Più che il tumore potè la malainformazione

Probabilmente la notizia era troppo ghiotta per passare inosservata; un titolo a effetto veniva gratis e molte testate, sia online che cartacee, ne hanno approfittato. Sebbene i risultati pubblicati su Science fossero come sempre molto più complessi, i giornalisti li hanno sintetizzati con titoli come “Tumori, la ricerca shock: ne causa più la sfortuna che lo stile di vita” e similari.

Impossibile non cliccare: da un lato siamo tutti piuttosto spaventati dal cancro, che nelle sue mille declinazioni continua a essere la malattia più misteriosa e spesso incurabile; dall’altro quelli che tra noi adottano comportamenti da sempre ritenuti dai medici “a rischio”, aspettavano la notizia da rinfacciare agli amici alla prossima lamentela o suggerimento “antipatico”.

Qualche giornale più serio ha provato a chiedere conto ad altri ricercatori o sfoderare ricerche che arrivavano a conclusioni opposte, qualcuno ha detto che per “caso” si può intendere anche “fenomeno con valenza scientifica ma che non riusciamo ancora a spiegare razionalmente”. Ma il fatalismo ci piace tanto e i giornalisti sanno come solleticarlo per farci cose da irresponsabili.

Erano anni che medici e ricercatori scientifici si dedicavano a stilare classifiche delle cose da evitare o delle buone azioni quotidiane; ora in un sol colpo molti hanno rimosso la cautela: “se deve succedere…” “tanto…” “dicono che è un caso…” e così via. Non è solo un effetto immediato: tra mesi, forse anni, qualcuno citerà la ricerca a giustificare i propri comportamenti infelici.

Morti a Parigi, libertà di espressione e complottisti

Gli ultimi giorni sono stati pieni di tweet col tag #jesuischarlie e di vignette piene di matite spezzate; noi europei in prmis siamo rimasti molto colpiti dai 3 giorni di violenza cupa in Francia. Molti si sono spinti a definire la tragedia “l’11 settembre dell’Europa”: forse gli stessi che nel 2005 avevano etichettato come tale la strage nella metropolitana di Londra e l’anno prima la morte di 200 persone a Madrid. Sfortunatamente si ha la sensazione che la prima decade insanguinata del millennio non abbia insegnato nulla e che questa seconda decade non vada certo meglio.

La strumentalizzazione politica della strage nella redazione di Charlie Hebdo ha raggiunto livelli paradossali: a ergersi come paladini della libertà di stampa tanti personaggi, soprattutto di destra, che non aspettavano altro per sputare addosso ai credenti di religione musulmana, reclamando a gran voce la revisione di Schengen. Peccato che poi gli assassini fossero francesi e che i politici stessi negli scorsi anni avevano ampiamente demolito chi in Europa provasse a fare la stessa satira corrosiva: Carlo Freccero ha ricordato la fine infelice di Daniele Luttazzi.

Charlie Hebdo sparava inchiostro contro tutti e contro tutte le religioni; finita la fase di paladini-per-la-libertà-di-stampa ora ad esempio alcuni Cristiani stanno iniziando ad accorgersi di cosa fosse davvero il giornale. Il caso più curioso è quello di Daniela Santanchè, che si è proposta di editarlo in Italia, magari censurandolo giusto un po’; ma alla fine a pubblicarne il primo numero post-strage è stato Il Fatto Quotidiano, che della Santanchè potrebbe essere considerata la nemesi. Sulla storia del furto delle vignette da parte del Corriere della Sera meglio sorvolare.

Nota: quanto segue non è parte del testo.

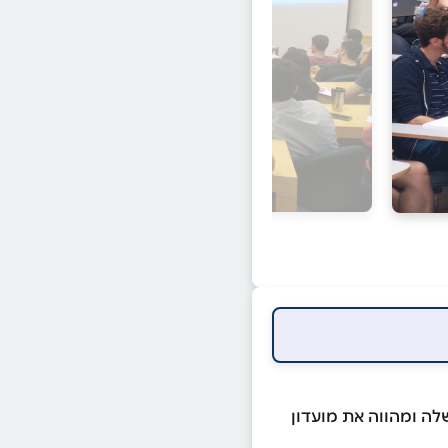
ה ומהווה את מועדון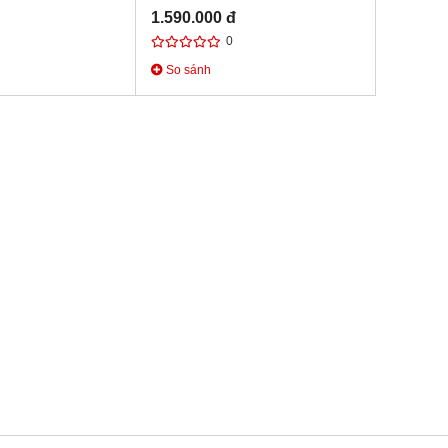
1.590.000 đ
0
So sánh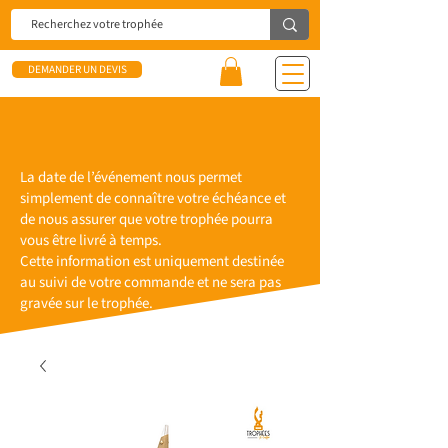
DEMANDER UN DEVIS
La date de l’événement nous permet
simplement de connaître votre échéance et
de nous assurer que votre trophée pourra
vous être livré à temps.
Cette information est uniquement destinée
au suivi de votre commande et ne sera pas
gravée sur le trophée.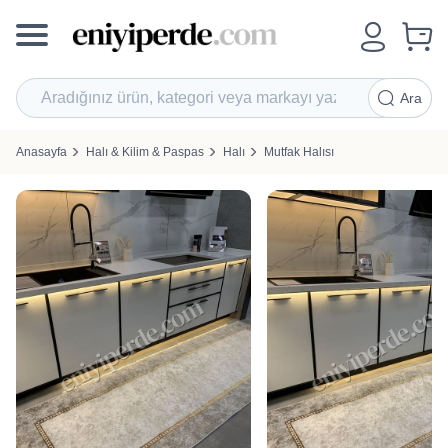
Ara
Anasayfa
Halı & Kilim & Paspas
Halı
Mutfak Halısı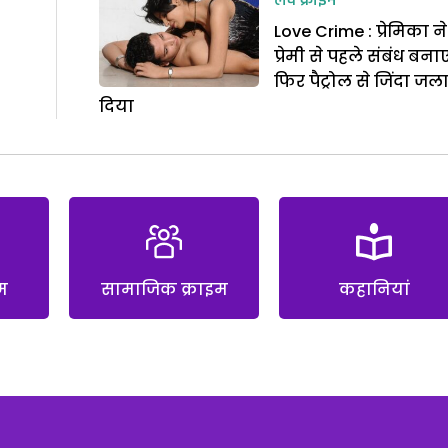
लव क्राइम
Love Crime : प्रेमिका ने
प्रेमी से पहले संबंध बना
फिर पैट्रोल से जिंदा जल
दिया
म
सामाजिक क्राइम
कहानियां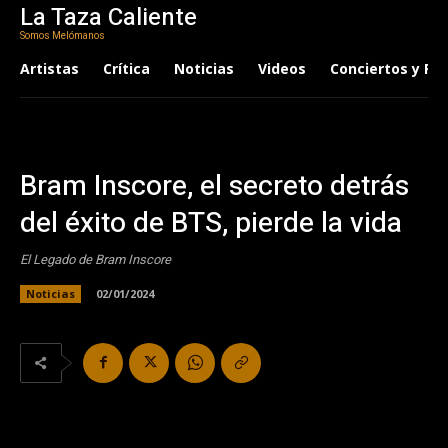
La Taza Caliente
Somos Melómanos
Artistas
Crítica
Noticias
Videos
Conciertos y Fes
Bram Inscore, el secreto detrás
del éxito de BTS, pierde la vida
El Legado de Bram Inscore
Noticias
02/01/2024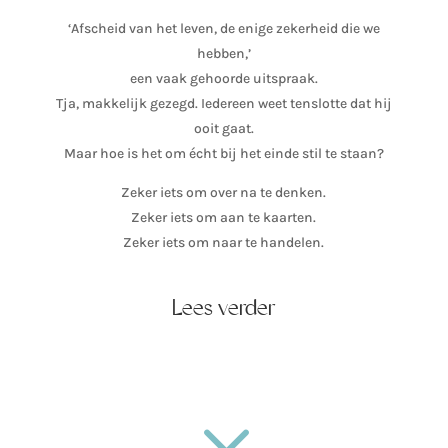
‘Afscheid van het leven, de enige zekerheid die we
hebben,’
een vaak gehoorde uitspraak.
Tja, makkelijk gezegd. Iedereen weet tenslotte dat hij
ooit gaat.
Maar hoe is het om écht bij het einde stil te staan?
Zeker iets om over na te denken.
Zeker iets om aan te kaarten.
Zeker iets om naar te handelen.
Lees verder
3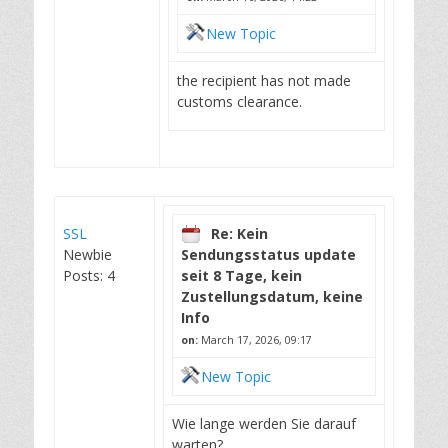
New Topic
the recipient has not made
customs clearance.
SSL
Re: Kein
Newbie
Sendungsstatus update
Posts: 4
seit 8 Tage, kein
Zustellungsdatum, keine
Info
on:
March 17, 2026, 09:17
New Topic
Wie lange werden Sie darauf
warten?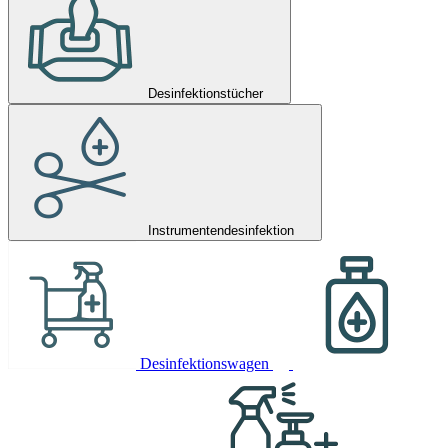
Desinfektionstücher
Instrumentendesinfektion
Desinfektionswagen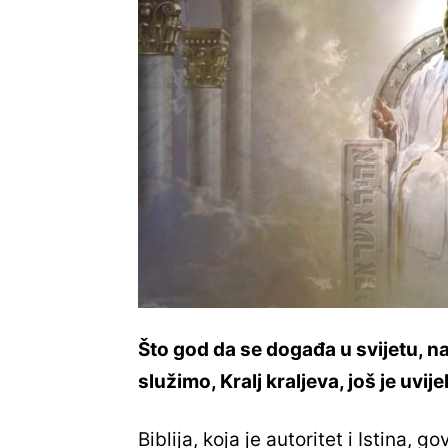
Što god da se događa u svijetu, n
služimo, Kralj kraljeva, još je uvi
Biblija, koja je autoritet i Istina, 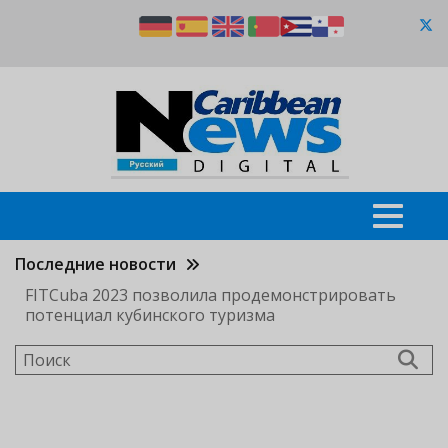
Перейти
к
основному
содержанию
Последние новости
FITCuba 2023 позволила продемонстрировать
потенциал кубинского туризма
Поиск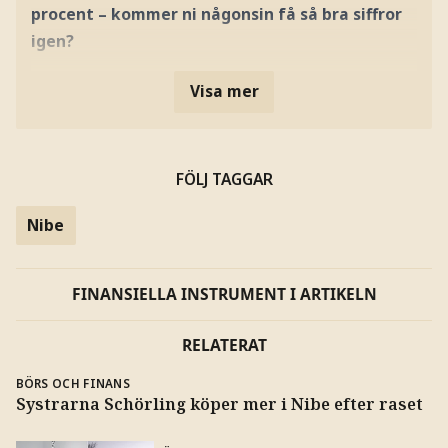
procent – kommer ni någonsin få så bra siffror
igen?
Visa mer
FÖLJ TAGGAR
Nibe
FINANSIELLA INSTRUMENT I ARTIKELN
RELATERAT
BÖRS OCH FINANS
Systrarna Schörling köper mer i Nibe efter raset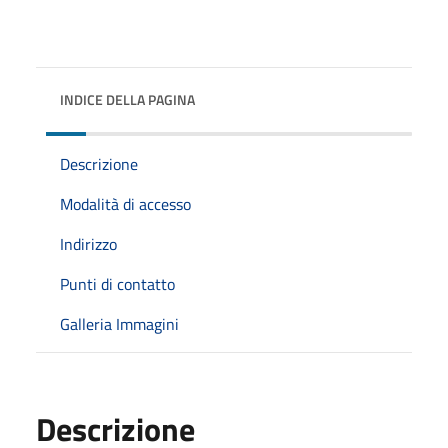
INDICE DELLA PAGINA
Descrizione
Modalità di accesso
Indirizzo
Punti di contatto
Galleria Immagini
Descrizione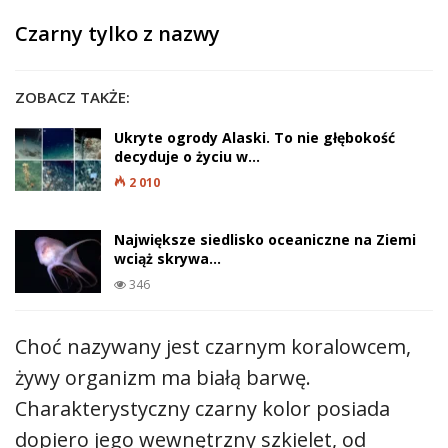
Czarny tylko z nazwy
ZOBACZ TAKŻE:
Ukryte ogrody Alaski. To nie głębokość
decyduje o życiu w…
2 010
Największe siedlisko oceaniczne na Ziemi
wciąż skrywa…
346
Choć nazywany jest czarnym koralowcem,
żywy organizm ma białą barwę.
Charakterystyczny czarny kolor posiada
dopiero jego wewnętrzny szkielet, od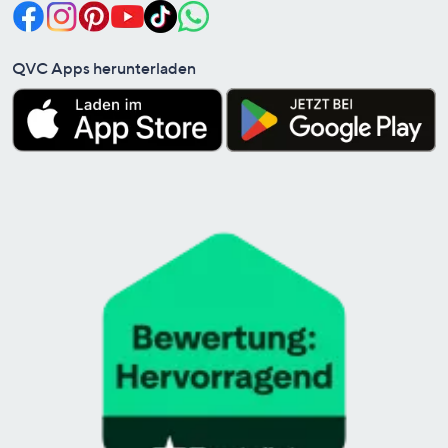
QVC Apps herunterladen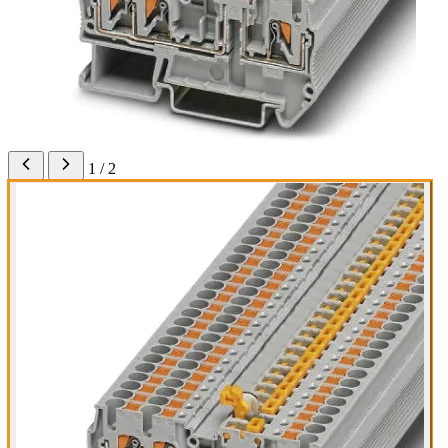
1 / 2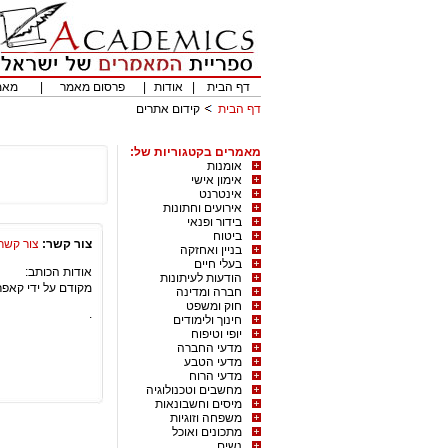
דף הבית
|
אודות
|
פרסום מאמר
|
מאמ
דף הבית
קידום אתרים
מאמרים בקטגוריות של:
אומנות
אימון אישי
אינטרנט
אירועים וחתונות
בידור ופנאי
ביטוח
צור קשר:
צור קשר
בניין ואחזקה
בעלי חיים
אודות הכותב:
הודעות לעיתונות
מקודם על ידי קאפר
חברה ומדינה
חוק ומשפט
.
חינוך ולימודים
יופי וטיפוח
מדעי החברה
מדעי הטבע
מדעי הרוח
מחשבים וטכנולוגיה
מיסים וחשבונאות
משפחה וזוגיות
מתכונים ואוכל
נשים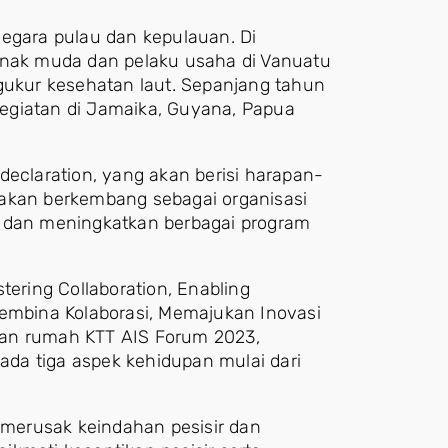
negara pulau dan kepulauan. Di
 anak muda dan pelaku usaha di Vanuatu
ngukur kesehatan laut. Sepanjang tahun
egiatan di Jamaika, Guyana, Papua
declaration, yang akan berisi harapan-
 akan berkembang sebagai organisasi
r dan meningkatkan berbagai program
ring Collaboration, Enabling
Membina Kolaborasi, Memajukan Inovasi
uan rumah KTT AIS Forum 2023,
da tiga aspek kehidupan mulai dari
t merusak keindahan pesisir dan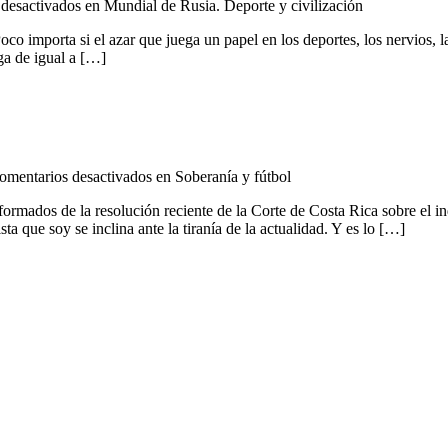
desactivados
en Mundial de Rusia. Deporte y civilización
co importa si el azar que juega un papel en los deportes, los nervios, l
ga de igual a […]
omentarios desactivados
en Soberanía y fútbol
ormados de la resolución reciente de la Corte de Costa Rica sobre el in
a que soy se inclina ante la tiranía de la actualidad. Y es lo […]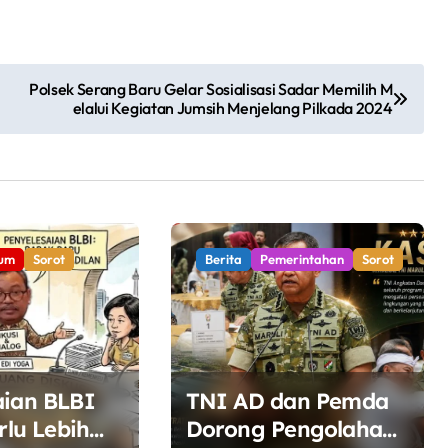
Polsek Serang Baru Gelar Sosialisasi Sadar Memilih M
elalui Kegiatan Jumsih Menjelang Pilkada 2024
um
Sorot
Berita
Pemerintahan
Sorot
aian BLBI
TNI AD dan Pemda
rlu Lebih
Dorong Pengolahan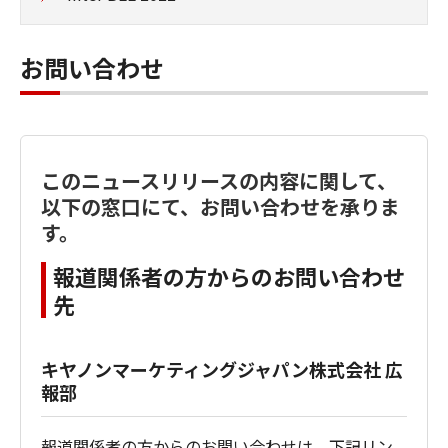
お問い合わせ
このニュースリリースの内容に関して、
以下の窓口にて、お問い合わせを承りま
す。
報道関係者の方からのお問い合わせ
先
キヤノンマーケティングジャパン株式会社 広
報部
報道関係者の方からのお問い合わせは、下記リン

Dopo l’attentato il Financial Times ha parlato apertamente di “Muslim baiting” sostenendo che il settimanale francese avesse fondato le proprie vendite negli ultimi anni sulla sistematica ridicolizzazione dell’Islam; ora è il momento di chi inizia a scrivere “un po’ se la sono cercata”, mentre da giorni a livello mondiale montano centinaia di articoli complottisti sulla strage, sui suoi mandanti e sui suoi esecutori. Retorica a parte, purtroppo non è vero che una penna è più forte di un kalashnikov; anche se fosse, peraltro, siamo più bravi a puntarcela contro da soli.